Yahoo on Tuesday said that all 3 billion of its accounts were hacked in a 2013 data theft, tripling its earlier estimate of the size of the largest breach in history.
Subsequent to Yahoo's acquisition by Verizon, and during integration, the company says that it "recently obtained new intelligence" and now believes, following an investigation with the assistance of outside forensic experts, that ALL Yahoo user accounts were affected by the August 2013 theft.
Yahoo says it is sending email notifications to the additional affected user accounts.
Yahoo, now part of Oath, added that the user account information that was stolen did not include passwords in clear text, payment card data, or bank account information. For affected accounts, the stolen user account information may have included names, email addresses, telephone numbers, dates of birth, hashed passwords (using MD5) and, in some cases, encrypted or unencrypted security questions and answers, according to Yahoo.
"Verizon is committed to the highest standards of accountability and transparency, and we proactively work to ensure the safety and security of our users and networks in an evolving landscape of online threats," said Chandra McMahon, Chief Information Security Officer, Verizon. "Our investment in Yahoo is allowing that team to continue to take significant steps to enhance their security, as well as benefit from Verizon's experience and resources."

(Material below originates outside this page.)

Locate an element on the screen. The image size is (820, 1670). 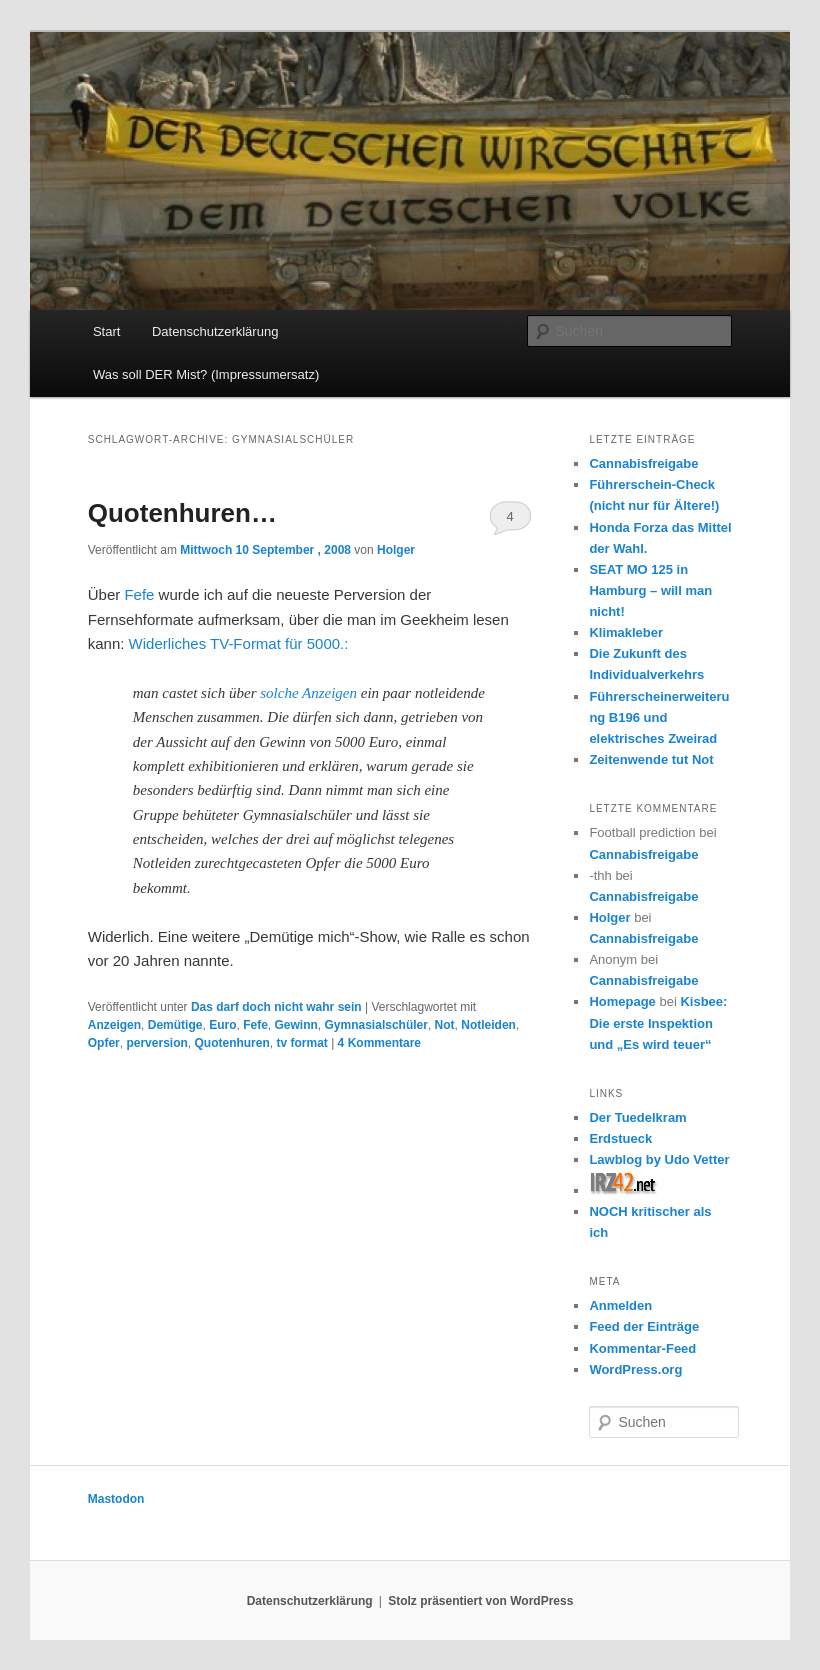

The news expands the likely number and claims of class action lawsuits by shareholders and Yahoo account holders, they said. Yahoo, the early face of the internet for many in the world, already faced at least 41 consumer class-action lawsuits in U.S. federal and state courts, according to company securities filing in May.
Yahoo said last December that data from more than 1 billion accounts was compromised in 2013, the largest of a series of thefts that forced Yahoo to cut the price of its assets in a sale to Verizon.